Ed è bello che dopo la proposta del “filo rosso che lega Viterbo ai Papi”, lanciata da don Emanuele Germani direttore dell’ufficio comunicazioni sociali, si sia avviata una riflessione densa di spunti, proposte e buone intenzioni per la valorizzazione delle memorie storiche cittadine.
Noi che quotidianamente lavoriamo alla conservazione e alla valorizzazione del palazzo papale, centro e fulcro delle vicende cittadine che hanno legato la vita della chiesa alla città di Viterbo, vediamo quanto desiderio c’è nei numerosi turisti che quotidianamente affollano il “Colle del duomo” visitando il museo diocesano e gli spazi fruibili della cattedrale e del palazzo.
E proprio in relazione alle continue richieste abbiamo da tempo avviato, dietro il suggerimento e con il sostegno, prima di monsignor Lorenzo Chiarinelli e ora di monsignor Lino Fumagalli, un progetto di ampio respiro proprio per la valorizzazione dell’insieme del colle del duomo.

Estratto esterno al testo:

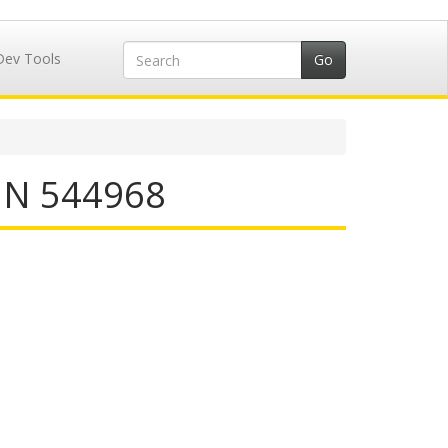
Dev Tools
IIN 544968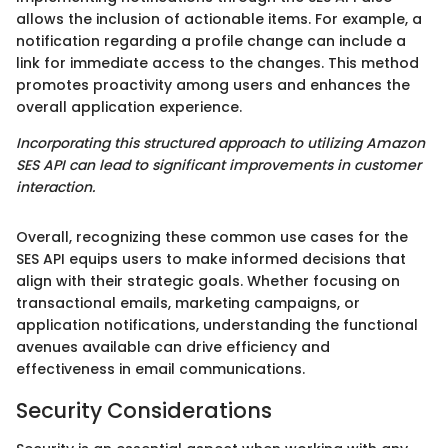
allows the inclusion of actionable items. For example, a
notification regarding a profile change can include a
link for immediate access to the changes. This method
promotes proactivity among users and enhances the
overall application experience.
Incorporating this structured approach to utilizing Amazon
SES API can lead to significant improvements in customer
interaction.
Overall, recognizing these common use cases for the
SES API equips users to make informed decisions that
align with their strategic goals. Whether focusing on
transactional emails, marketing campaigns, or
application notifications, understanding the functional
avenues available can drive efficiency and
effectiveness in email communications.
Security Considerations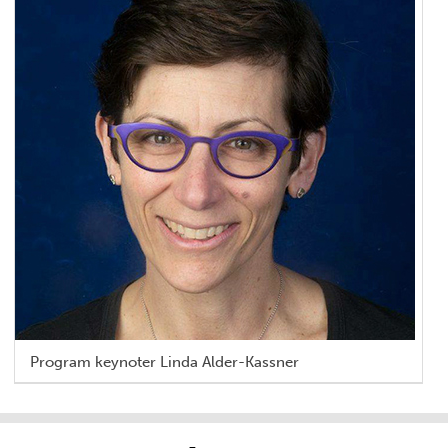
Program keynoter Linda Alder-Kassner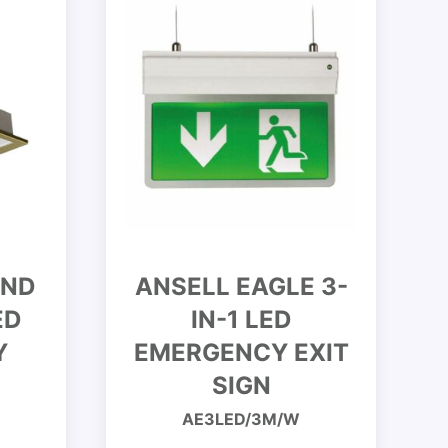
END
ANSELL EAGLE 3-
ED
IN-1 LED
Y
EMERGENCY EXIT
SIGN
AE3LED/3M/W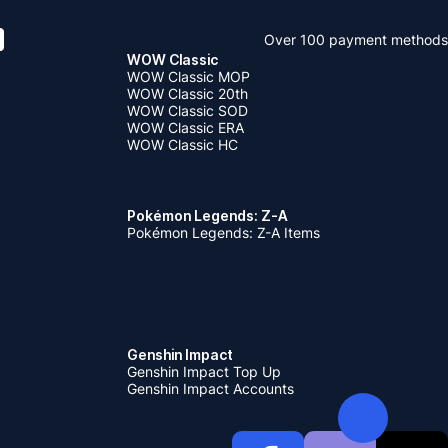
Over 100 payment methods
WOW Classic
WOW Classic MOP
WOW Classic 20th
WOW Classic SOD
WOW Classic ERA
WOW Classic HC
Pokémon Legends: Z-A
Pokémon Legends: Z-A Items
Genshin Impact
Genshin Impact Top Up
Genshin Impact Accounts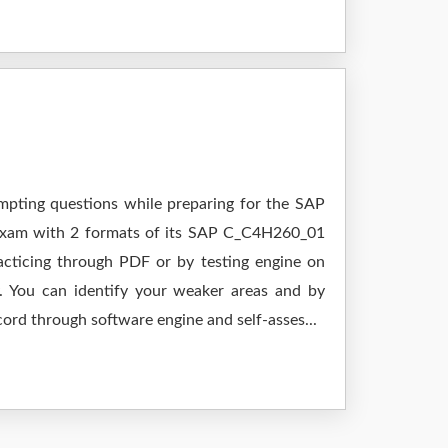
empting questions while preparing for the SAP
 exam with 2 formats of its SAP C_C4H260_01
cticing through PDF or by testing engine on
 You can identify your weaker areas and by
cord through software engine and self-asses...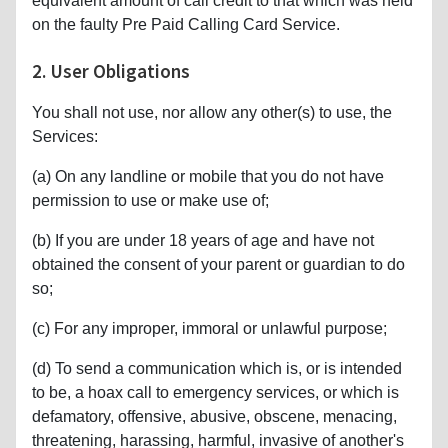
equivalent amount of call credit to that which was held
on the faulty Pre Paid Calling Card Service.
2. User Obligations
You shall not use, nor allow any other(s) to use, the
Services:
(a) On any landline or mobile that you do not have
permission to use or make use of;
(b) If you are under 18 years of age and have not
obtained the consent of your parent or guardian to do
so;
(c) For any improper, immoral or unlawful purpose;
(d) To send a communication which is, or is intended
to be, a hoax call to emergency services, or which is
defamatory, offensive, abusive, obscene, menacing,
threatening, harassing, harmful, invasive of another's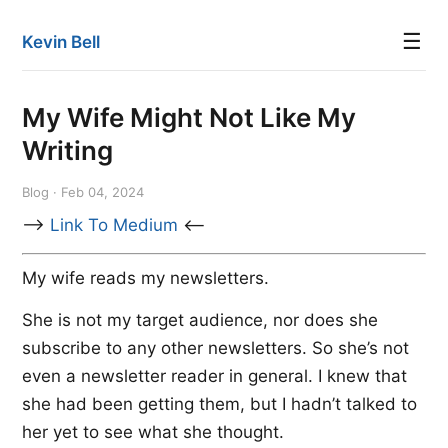
☰
Kevin Bell
My Wife Might Not Like My
Writing
Blog · Feb 04, 2024
-->
Link To Medium
<--
My wife reads my newsletters.
She is not my target audience, nor does she
subscribe to any other newsletters. So she’s not
even a newsletter reader in general. I knew that
she had been getting them, but I hadn’t talked to
her yet to see what she thought.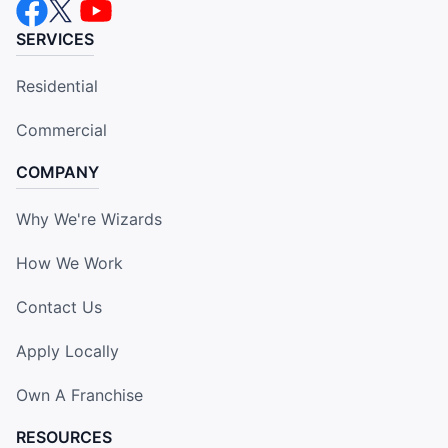
SERVICES
Residential
Commercial
COMPANY
Why We're Wizards
How We Work
Contact Us
Apply Locally
Own A Franchise
RESOURCES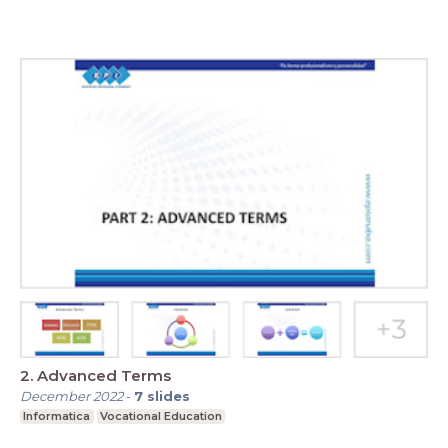
2. Advanced Terms
December 2022
-
7
slides
Informatica
Vocational Education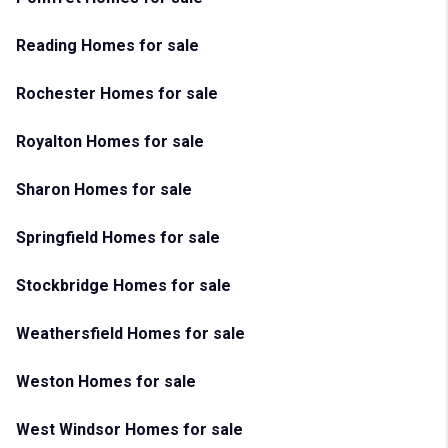
Reading Homes for sale
Rochester Homes for sale
Royalton Homes for sale
Sharon Homes for sale
Springfield Homes for sale
Stockbridge Homes for sale
Weathersfield Homes for sale
Weston Homes for sale
West Windsor Homes for sale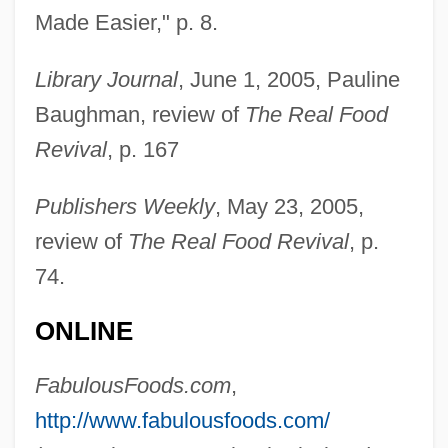
Made Easier," p. 8.
Library Journal
, June 1, 2005, Pauline
Baughman, review of
The Real Food
Revival
, p. 167
Publishers Weekly
, May 23, 2005,
review of
The Real Food Revival
, p.
74.
ONLINE
Espronceda, José De
Esprit Holdings, Inc.
FabulousFoods.com
,
Esprit De L'escalier
http://www.fabulousfoods.com/
Esprit De Corps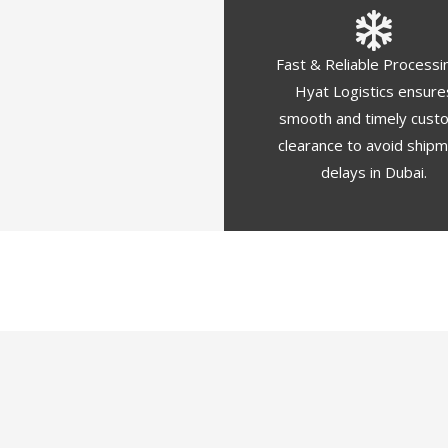
Fast & Reliable Processi
Hyat Logistics ensure
smooth and timely cust
clearance to avoid ship
delays in Dubai.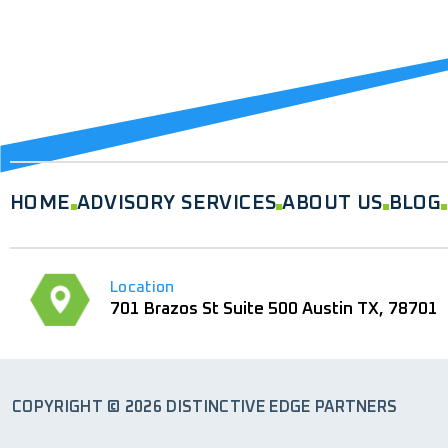
HOME
ADVISORY SERVICES
ABOUT US
BLOG
Location
701 Brazos St Suite 500 Austin TX, 78701
COPYRIGHT © 2026 DISTINCTIVE EDGE PARTNERS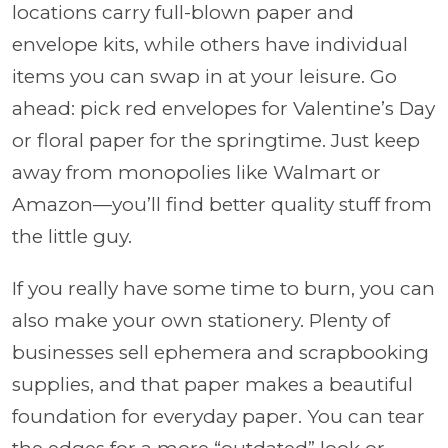
locations carry full-blown paper and
envelope kits, while others have individual
items you can swap in at your leisure. Go
ahead: pick red envelopes for Valentine’s Day
or floral paper for the springtime. Just keep
away from monopolies like Walmart or
Amazon—you’ll find better quality stuff from
the little guy.
If you really have some time to burn, you can
also make your own stationery. Plenty of
businesses sell ephemera and scrapbooking
supplies, and that paper makes a beautiful
foundation for everyday paper. You can tear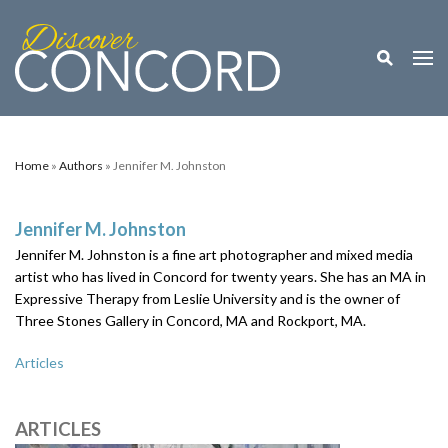
Toggle M
Togg
Home
»
Authors
» Jennifer M. Johnston
Jennifer M. Johnston
Jennifer M. Johnston is a fine art photographer and mixed media
artist who has lived in Concord for twenty years. She has an MA in
Expressive Therapy from Leslie University and is the owner of
Three Stones Gallery in Concord, MA and Rockport, MA.
Articles
ARTICLES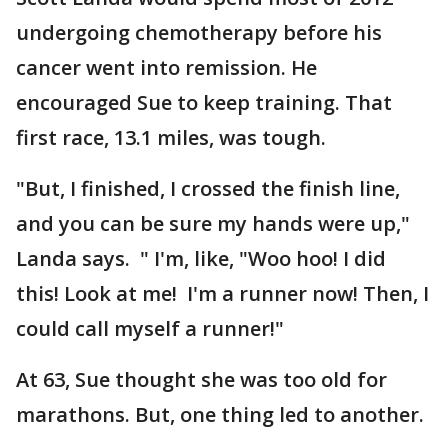
undergoing chemotherapy before his
cancer went into remission. He
encouraged Sue to keep training. That
first race, 13.1 miles, was tough.
"But, I finished, I crossed the finish line,
and you can be sure my hands were up,"
Landa says. " I'm, like, "Woo hoo! I did
this! Look at me! I'm a runner now! Then, I
could call myself a runner!"
At 63, Sue thought she was too old for
marathons. But, one thing led to another.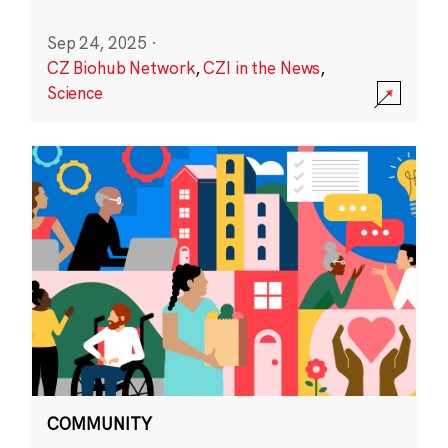
Sep 24, 2025
·
CZ Biohub Network
,
CZI in the News
,
Science
COMMUNITY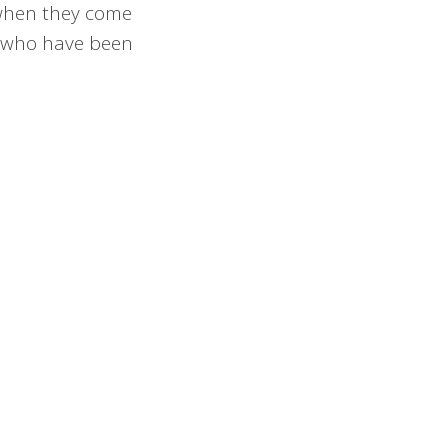
d when they come
se who have been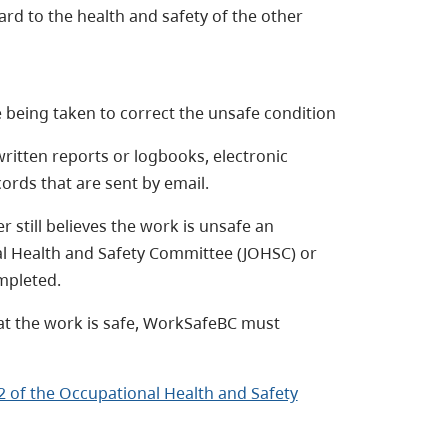
d to the health and safety of the other
e being taken to correct the unsafe condition
written reports or logbooks, electronic
cords that are sent by email.
r still believes the work is unsafe an
al Health and Safety Committee (JOHSC) or
mpleted.
that the work is safe, WorkSafeBC must
2 of the Occupational Health and Safety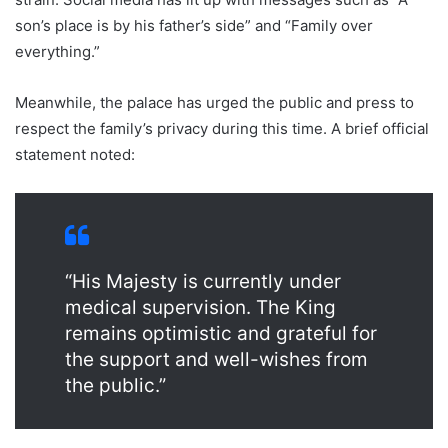
son’s place is by his father’s side” and “Family over
everything.”
Meanwhile, the palace has urged the public and press to
respect the family’s privacy during this time. A brief official
statement noted:
“His Majesty is currently under
medical supervision. The King
remains optimistic and grateful for
the support and well-wishes from
the public.”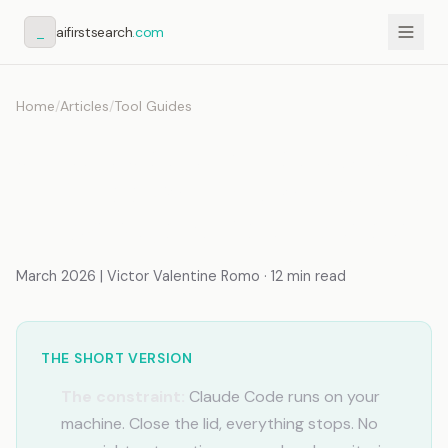
_
aifirstsearch
.com
Home
/
Articles
/
Tool Guides
Claude Code in Production:
VPS, Hooks, Timers, and the
Stack Beyond Your Laptop
March 2026 | Victor Valentine Romo · 12 min read
THE SHORT VERSION
The constraint:
Claude Code runs on your
machine. Close the lid, everything stops. No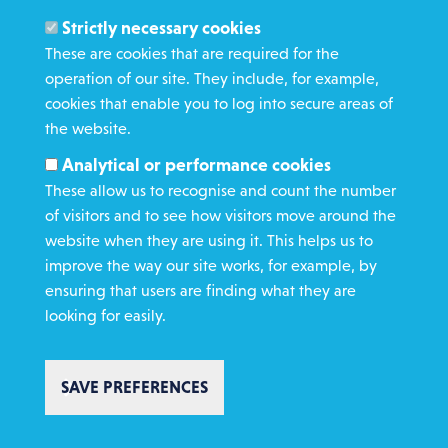
Members and Staff
Strictly necessary cookies
Media Enquiries
These are cookies that are required for the
operation of our site. They include, for example,
Gamble Safely
cookies that enable you to log into secure areas of
the website.
WHAT WE DO
Analytical or performance cookies
GET INVOLVED
These allow us to recognise and count the number
REQUEST HELP
of visitors and to see how visitors move around the
website when they are using it. This helps us to
improve the way our site works, for example, by
DONATE
ensuring that users are finding what they are
looking for easily.
SAVE PREFERENCES
Copyright St Vincent de Paul Society 2023 | Registered charity number
1053992
Footer
Privacy policy
Cookie policy
Environmental Policy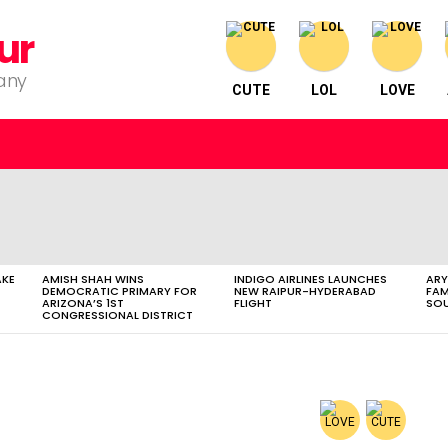
ur
pany
CUTE
LOL
LOVE
AKE
AMISH SHAH WINS
INDIGO AIRLINES LAUNCHES
ARY
DEMOCRATIC PRIMARY FOR
NEW RAIPUR-HYDERABAD
FAM
ARIZONA’S 1ST
FLIGHT
SOU
CONGRESSIONAL DISTRICT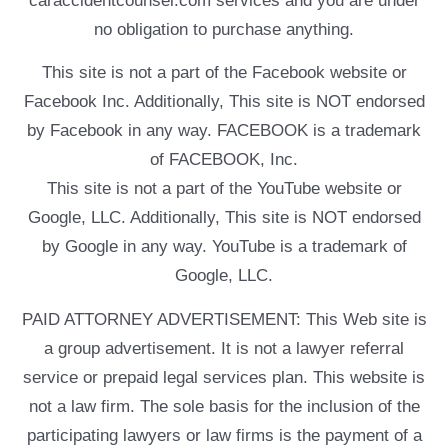
caraccidentcounsel.com services and you are under
no obligation to purchase anything.
This site is not a part of the Facebook website or
Facebook Inc. Additionally, This site is NOT endorsed
by Facebook in any way. FACEBOOK is a trademark
of FACEBOOK, Inc.
This site is not a part of the YouTube website or
Google, LLC. Additionally, This site is NOT endorsed
by Google in any way. YouTube is a trademark of
Google, LLC.
PAID ATTORNEY ADVERTISEMENT: This Web site is
a group advertisement. It is not a lawyer referral
service or prepaid legal services plan. This website is
not a law firm. The sole basis for the inclusion of the
participating lawyers or law firms is the payment of a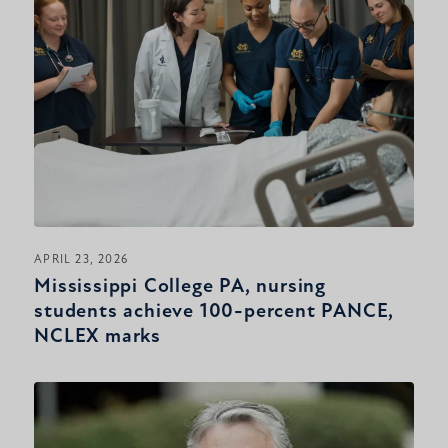
APRIL 23, 2026
Mississippi College PA, nursing
students achieve 100-percent PANCE,
NCLEX marks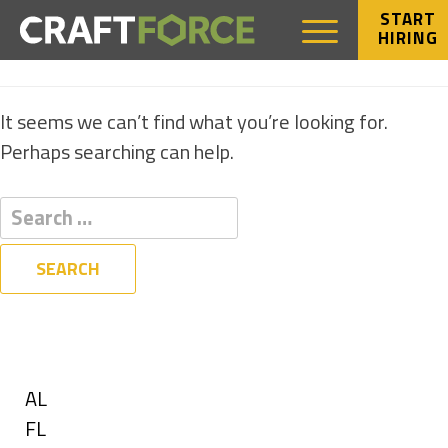
START
HIRING
NOTHING FOUND
It seems we can’t find what you’re looking for.
Perhaps searching can help.
Filters
State
Show
AL
jobs
Show
FL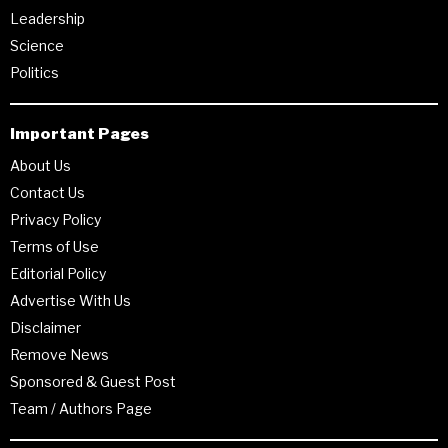
Leadership
Science
Politics
Important Pages
About Us
Contact Us
Privacy Policy
Terms of Use
Editorial Policy
Advertise With Us
Disclaimer
Remove News
Sponsored & Guest Post
Team / Authors Page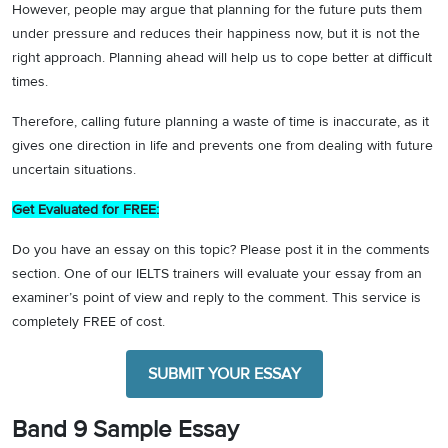
However, people may argue that planning for the future puts them
under pressure and reduces their happiness now, but it is not the
right approach. Planning ahead will help us to cope better at difficult
times.
Therefore, calling future planning a waste of time is inaccurate, as it
gives one direction in life and prevents one from dealing with future
uncertain situations.
Get Evaluated for FREE:
Do you have an essay on this topic? Please post it in the comments
section. One of our IELTS trainers will evaluate your essay from an
examiner’s point of view and reply to the comment. This service is
completely FREE of cost.
SUBMIT YOUR ESSAY
Band 9 Sample Essay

A conforto della bontà del progetto verifichiamo che proprio in questi giorni, grazie alla cassa di risonanza del conclave per l’elezione del successore di Benedetto XVI, sono state molte le richieste di accesso da parte di televisioni di tutto il mondo per fare servizi, riprese e raccontare le vicende storiche del conclave più famoso. È questa una evidente esposizione mediatica che va a vantaggio dell’intera città.
Nei nostri programmi, anche a seguito dei recenti lavori di restauro effettuati in alcune sale, c’è l’idea di creare un percorso di visita o uno spazio multimediale attraverso il quale raccontare la storia e proporre le suggestioni derivanti dagli eventi che si sono svolti nel palazzo papale, percorso che, oltre agli edifici ed agli spazi esterni del colle del duomo, potrà evidentemente essere collegato ad una analoga “rete cittadina”.
Ed in questo senso abbiamo ricevuto molte sollecitazioni anche dalle guide che accompagnano i diversi gruppi di turisti.
Siamo pertanto aperti a tutti gli apporti, che utilmente possano affiancare le iniziative diocesane già in corso, oppure ai suggerimenti per nuove iniziative da intraprendere, ed in tal senso il nostro vescovo monsignor Lino Fumagalli, ha anche recentemente istituito una apposita commissione diocesana per la Cultura che ha, tra l’altro, il compito di perseguire la valorizzazione del tessuto culturale e la promozione del grande patrimonio artistico ed architettonico di proprietà ecclesiastica.